Qui n'entend qu'une cloche n'entend qu'un son !
Chers collègues,
Alors que s’achèvent les fêtes de Pâques et pour faire plaisir à la direction du CASVP, qui apprécie les méthodes de communication académiques et hiérar chic’, nous avons décidé, dans ce billet d’humeur, de vous inviter à défricher avec nous le champ lexical de la cloche.
Rappelez vous… A la rentrée des classes 2017, la direction du CASVP a sonné le glas : elle a muté une de nos collègues assistante sociale, syndiquée et engagée, en invoquant des raisons de service. Les raisons de service, c’était du pipeau, mais nous explorons aujourd’hui le champ lexical de la cloche, le pipeau de la direction du CASVP, c’est donc hors sujet.
Non contente de son coup de glas mutationnel, notre direction a envoyé en sus son carilloneur de la DRH sonner les cloches des agents des Services Sociaux Parisiens.

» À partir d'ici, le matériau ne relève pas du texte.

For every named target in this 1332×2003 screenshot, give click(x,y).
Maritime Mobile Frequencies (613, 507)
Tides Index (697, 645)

J’ai assisté au sonnage de mâtines dans le Beffroi du SSP 15 :
Notre carilloneur, issu de la monocloche-school of CASVP, a une pratique toute Weberienne de l’instrument : il martele les mêmes notes de plus en plus vite et de plus en plus fort : « vous avez des droits mais surtout des devoirs », « vous êtes fonctionnaires avant d’être travailleurs sociaux », « on titularise les agents obéissants, pas les travailleurs sociaux compétents ». La presse spécialisée vibrait à l’unisson « Une interprétation habitée, par un artiste qui vit sa musique » CASVP Magazine « Une mélodie qui, à l’instar des derviches tourneurs, met en transe son interprète » newsletter du territoire 7 15 16. Pourtant ça m’a laissée de marbre, de l’acier dont on fait les cloches plutôt, puisque nous défrichons ensemble son champ lexical.
Le vendredi 30 mars, à l’occasion d’une soirée syndicale que nous avions intitulée « qui n’entend qu’une cloche n’entend qu’un son » nous avons reçu un autre joueur de cloches, en la personne de Christophe Daadouch, juriste et formateur en école de travail social, diplômé de la « poliphonic school of cloches » de Paris 8 la Sorbonne.

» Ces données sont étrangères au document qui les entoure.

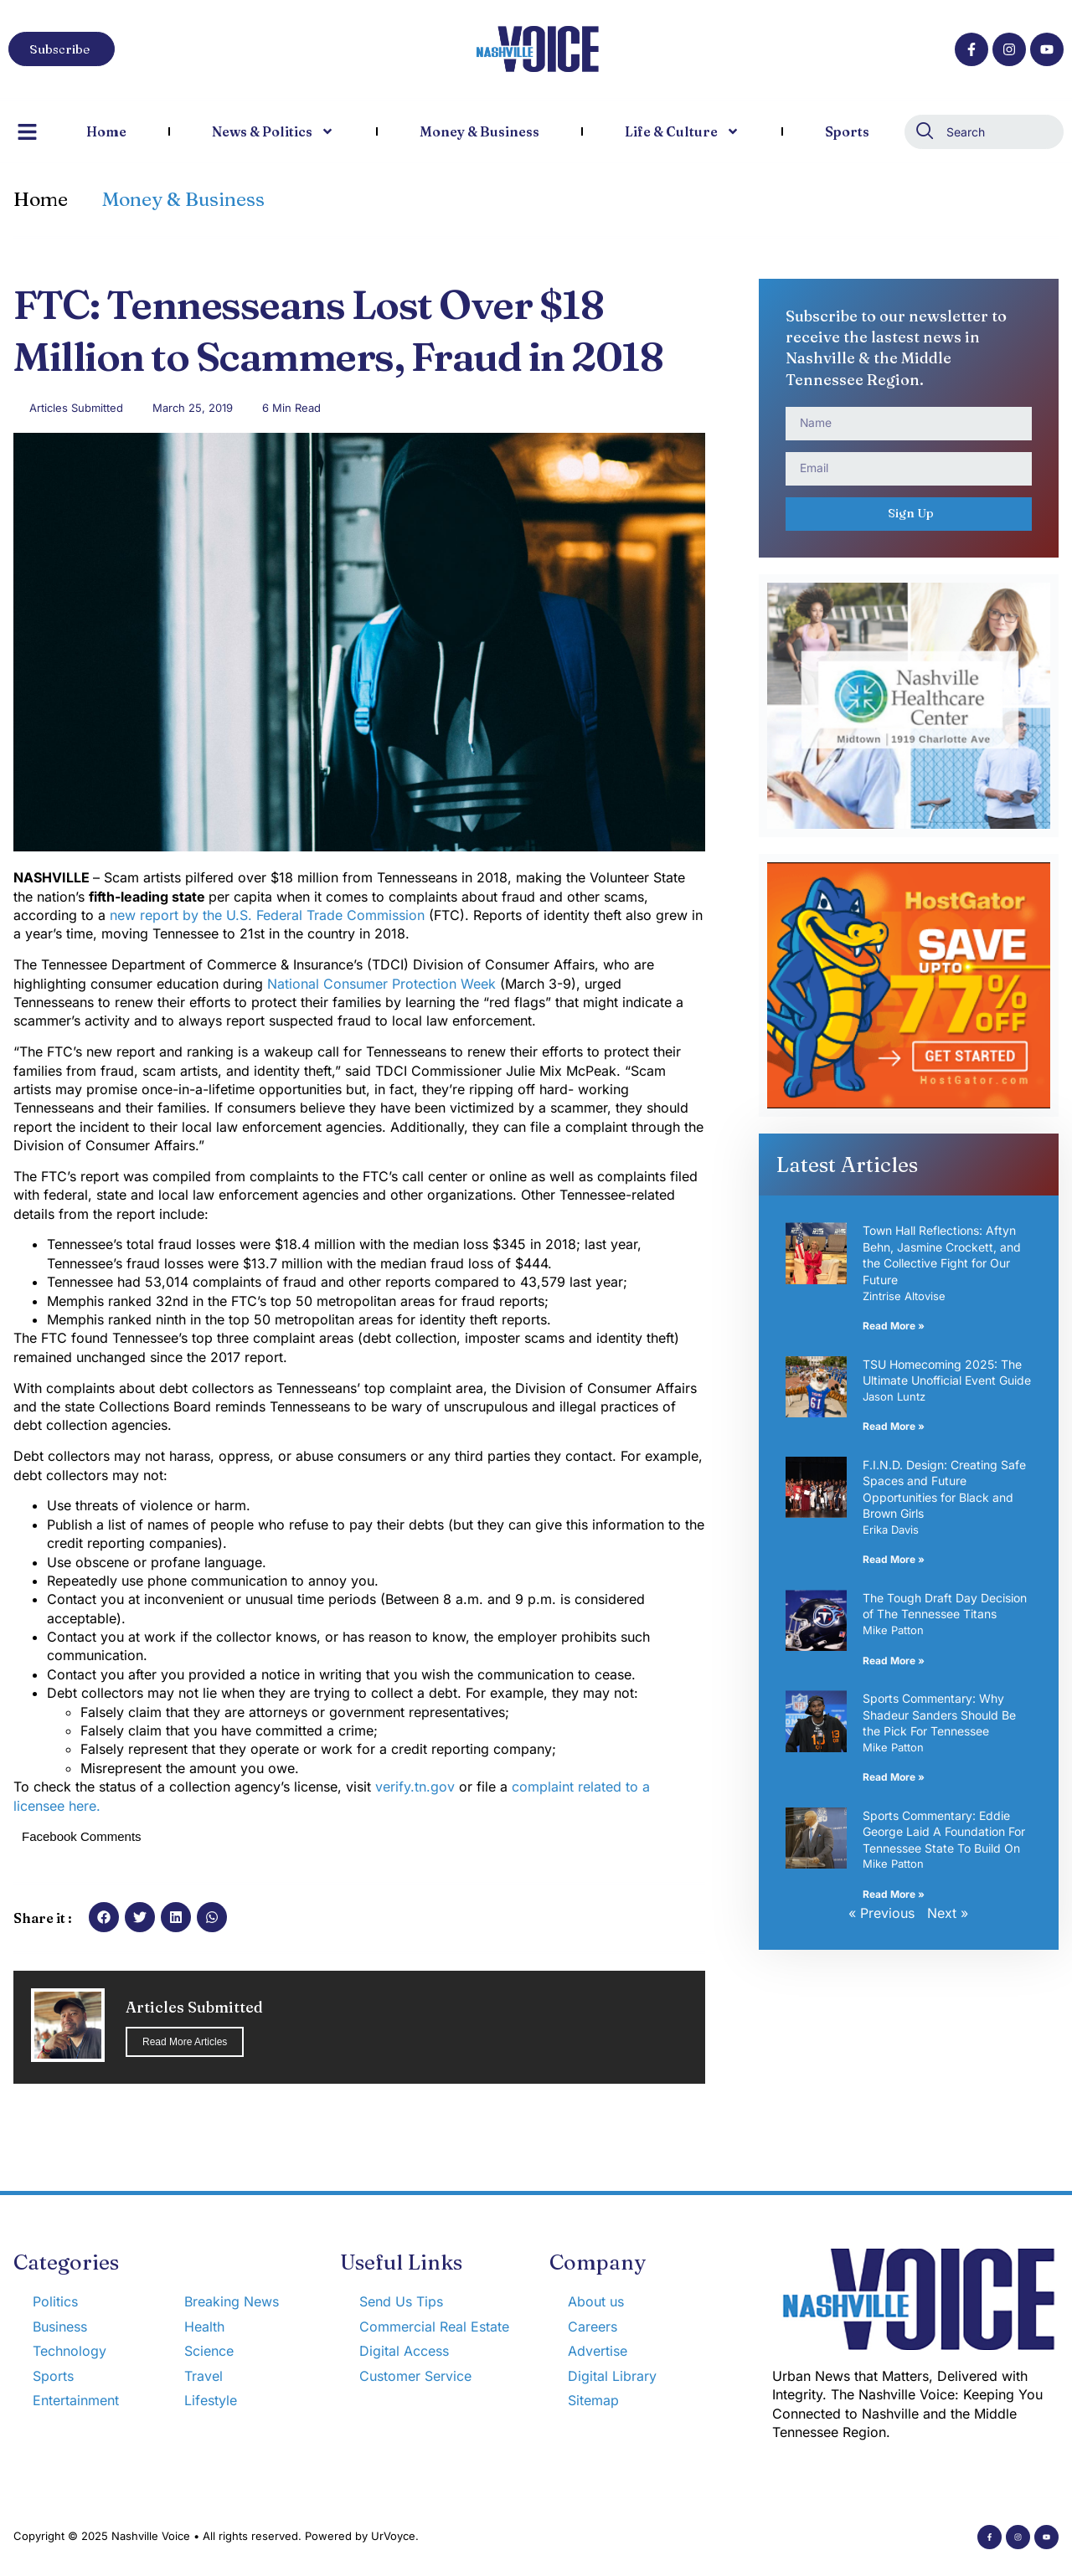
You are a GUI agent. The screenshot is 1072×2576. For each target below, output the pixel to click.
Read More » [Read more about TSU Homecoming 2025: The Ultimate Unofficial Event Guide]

C’était plus expérimental comme musique : sur le thème, majeur, des droits et des devoirs des travailleurs sociaux et des fonctionnaires, il y avait une ligne mélodique, mais aussi des remarques des questions, du débat, fallait s’accorder en cours d’interprétation. Tout ça formait un ensemble relativement harmonieux quand même mais sûrement plus complexe à interpréter.
A la question: A qui dois tu obéir en tant que travailleur social et fonctionnaire ?

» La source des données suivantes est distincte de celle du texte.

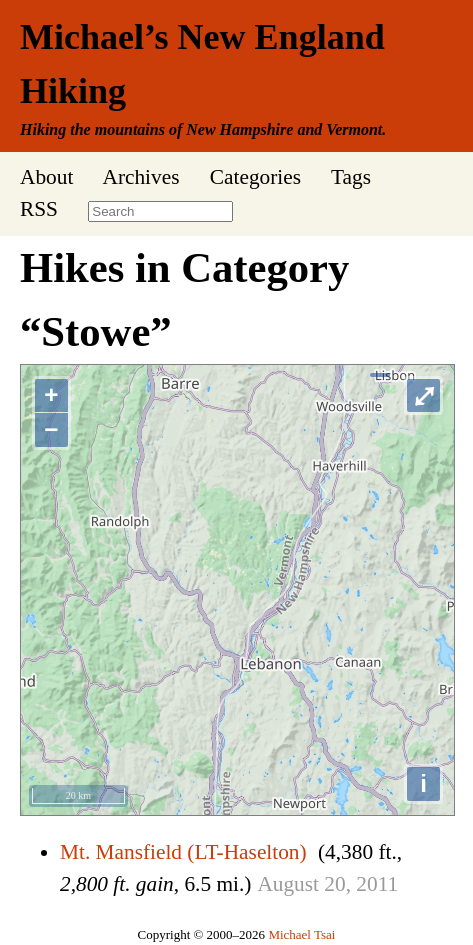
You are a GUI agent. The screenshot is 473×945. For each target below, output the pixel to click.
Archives (140, 177)
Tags (351, 177)
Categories (255, 177)
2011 (377, 884)
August (288, 884)
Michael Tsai (301, 934)
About (46, 177)
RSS (39, 209)
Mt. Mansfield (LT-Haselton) (183, 852)
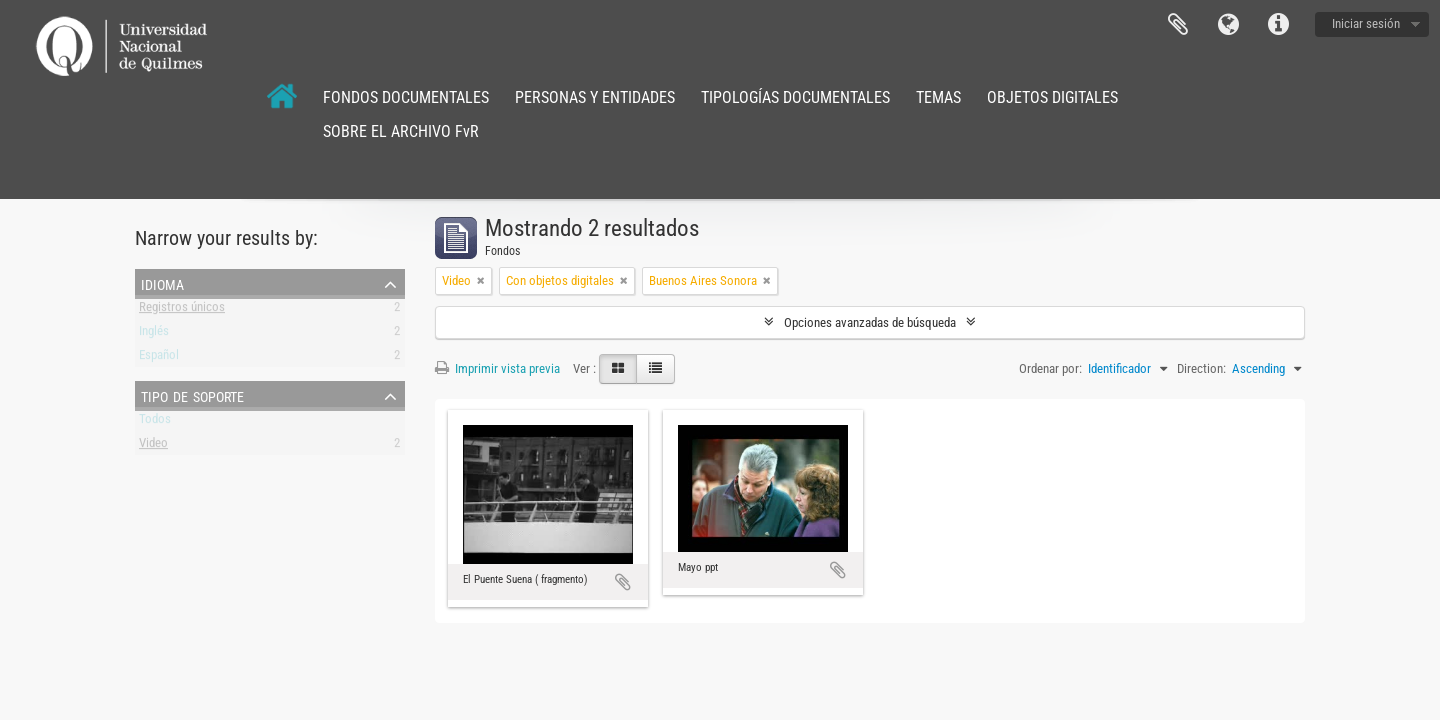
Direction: (1201, 368)
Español (159, 358)
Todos (155, 422)
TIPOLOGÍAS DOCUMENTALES (795, 97)
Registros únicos (182, 310)
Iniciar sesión (1366, 23)
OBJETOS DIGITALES (1052, 97)
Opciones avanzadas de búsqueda (870, 322)
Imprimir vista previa (497, 368)
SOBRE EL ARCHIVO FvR (401, 131)
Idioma (1228, 25)
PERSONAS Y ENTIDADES (595, 97)
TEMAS (938, 97)
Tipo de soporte (192, 395)
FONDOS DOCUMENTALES (406, 97)
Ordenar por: (1050, 368)
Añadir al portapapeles (623, 582)
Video (153, 446)
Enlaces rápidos (1278, 25)
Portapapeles (1178, 25)
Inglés (154, 334)
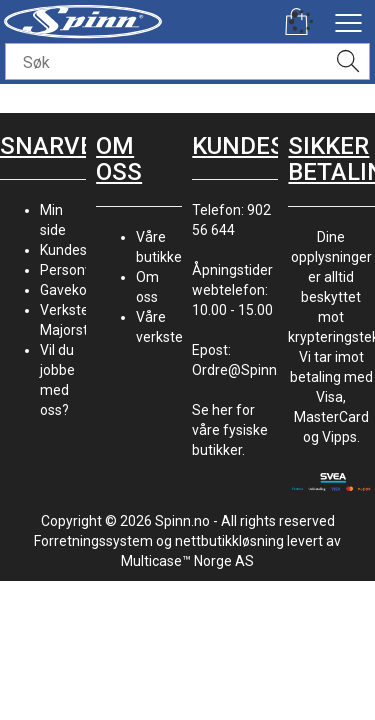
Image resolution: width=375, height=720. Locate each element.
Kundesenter (80, 250)
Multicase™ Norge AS (187, 561)
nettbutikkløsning (229, 541)
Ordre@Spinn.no (244, 370)
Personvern (76, 270)
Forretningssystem (93, 541)
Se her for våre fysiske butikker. (230, 430)
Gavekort (68, 290)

Voilà les tintements de réponses qui me sont parvenus aux oreilles : tu dois obéir à la loi, à ton chef, à ton éthique, à ta déontologie, à ton intime conviction, à ton bon sens, à ton secret pro, à ton devoir de réserve et tout ça dans l’intérêt des gens que tu accompagnes... tout en sachant bien sûr qu’il existe des ordres qui sont légaux mais qui ne sont pas moraux et le contraire, et que tu as le devoir légal de dénoncer les ordres manifestement illégaux.
Comment faire sonner tout ça ensemble ? Comment accorder ces carillons d’injonctions? Faut quelques années de conservatoire c’est sûr, ainsi que des connaissances, du débat, de la réflexion, du conseil technique, des convictions, de l’empathie et de l’engagement.
J’ai glané quelques conseils pour l’interprétation de ma partition de travailleur social :
- Se raconter une fois par semaine à la pause clope ou café l’histoire de la grenouille *
- Connaître la loi : la lire, tout simplement, avant d’appliquer (ou de questionner) les décrets, circulaires, notes de service et autres procédures qui s’en réclament.
- Etablir une hiérarchie des normes c’est à dire de mes obligations. (« une loi spéciale est supérieure à une loi générale », ex : le secret pro prévaut sur l’article 40 qui stipule qu’ « un fonctionnaire signale tout crime ou délit dont il aurait connaissance »)
- Dès qu’une consigne m’interroge, demander qu’on me la donne par écrit.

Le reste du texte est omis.